Annual Geotechnical Engineering Conference

72nd Annual Geotechnical Engineering Conference

Registration is live: 

This is the 72nd offering of the University of Minnesota Geotechnical Engineering Conference. The Planning Committee, whose members represent the contracting industry, government agencies, the University, and consulting engineers, has developed a program offering technical information and discussion on current topics for the geotechnical engineering community. The conference provides a forum to interact with peers, meet specialty contractors, and hear researchers and practitioners discuss theory and application of geomechanics. Civil engineers, architects, planners, contractors, and geologists with an interest in geotechnical engineering will benefit by attending this conference.

The University of Minnesota shall provide equal access to and opportunity in its programs, facilities, and employment without regard to race, color, creed, religion, national origin, gender, age, marital status, disability, public assistance status, veteran status, sexual orientation, gender identity, or gender expression.

Conference Details


Friday, February 23, 2024

St. Paul Student Center at 2017 Buford Avenue (Google Map Link)

Sponsored by:

Department of Civil, Environmental, Geo- Engineering, University of Minnesota

Minnesota Geotechnical Society - A Geo-Institute Chapter of ASCE


Thursday, February  22, 2024


  3:00 PM - 5:00 PM

Conflict Avoidance. Cognitive Bias and Decision Making.


Course Summary

The course fulfills the two-hour ethics requirement and involves two, one-hour presentations. The first is on conflict avoidance; it uses the story of an engineer who made some poor decisions and tried to hide them.

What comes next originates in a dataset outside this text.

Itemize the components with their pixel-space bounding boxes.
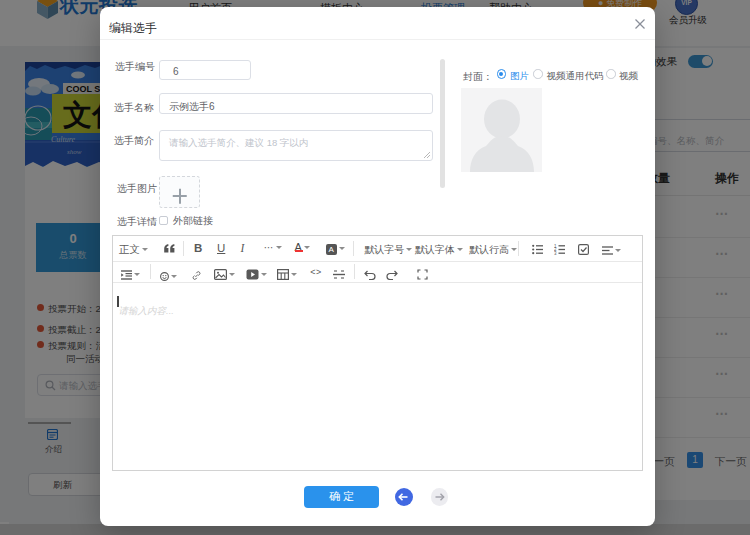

The second presentation is about cognitive bias and decision making; it focuses on how our brains make poor choices sometimes and how that can lead to ethical lapses. Terracon is sponsoring this short course.


Course Location


The short course will be held in the Cherrywood Room on the 2nd floor of the St. Paul Student Center, 2017 Buford Avenue, on the St. Paul Campus of the University of Minnesota.


Course Instructors


Aaron Mann

Principal, General Counsel, Risk Management

Terracon Consultants Inc., Olathe, KS

Michael Yost

Senior Vice President, Chief Legal Officer

Terracon Consultants Inc., Olathe, KS

Course Registration


With conference registration, the fee for the short course is $60. Without conference registration, the fee is $100. The fee includes parking in the Gorter Avenue Ramp. Participants earn 2.0 ethics professional development hours (PDH) for the course. Registration must be received by February 7, 2024 and the course is limited to 60 people.  The University reserves the right to cancel the short course, in which case a full refund would be made.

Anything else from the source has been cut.